### Exercise data
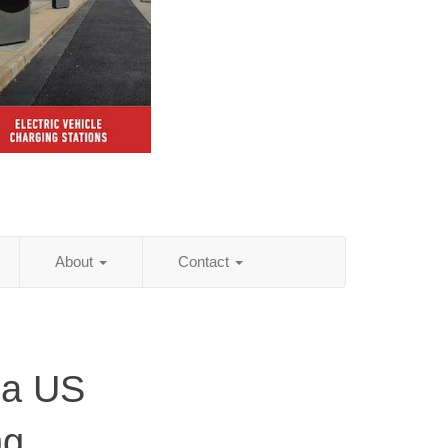
About
Contact
da US
ng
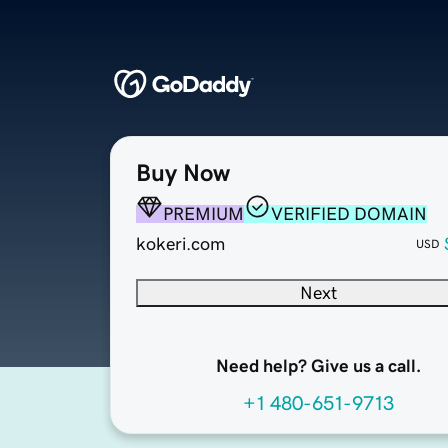
Buy Now
PREMIUM
VERIFIED DOMAIN
kokeri.com
USD
Next
Need help? Give us a call.
+1 480-651-9713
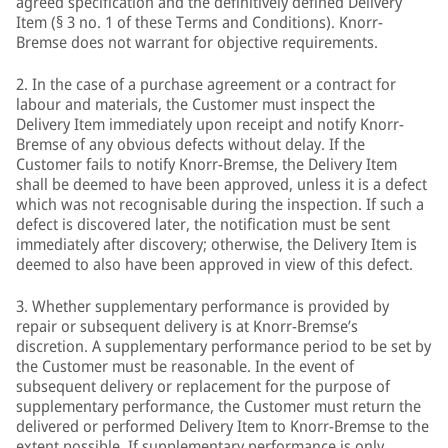
agreed specification and the definitively defined Delivery
Item (§ 3 no. 1 of these Terms and Conditions). Knorr-
Bremse does not warrant for objective requirements.
2. In the case of a purchase agreement or a contract for
labour and materials, the Customer must inspect the
Delivery Item immediately upon receipt and notify Knorr-
Bremse of any obvious defects without delay. If the
Customer fails to notify Knorr-Bremse, the Delivery Item
shall be deemed to have been approved, unless it is a defect
which was not recognisable during the inspection. If such a
defect is discovered later, the notification must be sent
immediately after discovery; otherwise, the Delivery Item is
deemed to also have been approved in view of this defect.
3. Whether supplementary performance is provided by
repair or subsequent delivery is at Knorr-Bremse’s
discretion. A supplementary performance period to be set by
the Customer must be reasonable. In the event of
subsequent delivery or replacement for the purpose of
supplementary performance, the Customer must return the
delivered or performed Delivery Item to Knorr-Bremse to the
extent possible. If supplementary performance is only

### Exercise aim
Starting with the opening line of the listing, write out each line exactly until the line that contains "supplementary performance, the" has been included; skip the pictures.

### Task response
About
Contact
da US
ng
Buy Now
PREMIUM
VERIFIED DOMAIN
kokeri.com
USD
Next
Need help? Give us a call.
+1 480-651-9713
agreed specification and the definitively defined Delivery
Item (§ 3 no. 1 of these Terms and Conditions). Knorr-
Bremse does not warrant for objective requirements.
2. In the case of a purchase agreement or a contract for
labour and materials, the Customer must inspect the
Delivery Item immediately upon receipt and notify Knorr-
Bremse of any obvious defects without delay. If the
Customer fails to notify Knorr-Bremse, the Delivery Item
shall be deemed to have been approved, unless it is a defect
which was not recognisable during the inspection. If such a
defect is discovered later, the notification must be sent
immediately after discovery; otherwise, the Delivery Item is
deemed to also have been approved in view of this defect.
3. Whether supplementary performance is provided by
repair or subsequent delivery is at Knorr-Bremse’s
discretion. A supplementary performance period to be set by
the Customer must be reasonable. In the event of
subsequent delivery or replacement for the purpose of
supplementary performance, the Customer must return the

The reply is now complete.